Milind N. Naik, MD, and colleagues reviewed outcomes for 12 cysts of eight patients, all of whom had congenital microphthalmos. Surgeons treated five cysts with aspiration only in two patients at a median age of 12 weeks. Seven cysts in six patients were treated with aspiration and ethanolamine oleate sclerotherapy at a median age of 30 weeks, according to the study.

Follow-up averaged 8.8 months, ranging from 3 months to 23 months.

Of the five cysts treated with aspiration alone, only one (20%) showed complete resolution. In contrast, six of the seven cysts (85.7%) treated with ethanolamine oleate sclerotherapy showed complete resolution (P = .072), the authors reported.

One cyst in the ethanolamine oleate group required repeated sclerotherapy, and one cyst showed only partial resolution at 6 weeks postop, according to the study.

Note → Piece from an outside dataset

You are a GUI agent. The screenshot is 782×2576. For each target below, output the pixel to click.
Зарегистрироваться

"Simple aspiration of orbitopalpebral cyst is associated with a high recurrence rate and should be reserved for early prognostication of visual potential in the microphthalmic eye," the authors said. "Minimally invasive [ethanolamine oleate] sclerotherapy provides a rapid, effective and uncomplicated treatment modality for definitive therapy, and should be preferred in cases with no visual prognosis in the microphthalmic eye demonstrating adequate bony orbital expansion."

The study is published in the July/August issue of Ophthalmic Plastic and Reconstructive Surgery.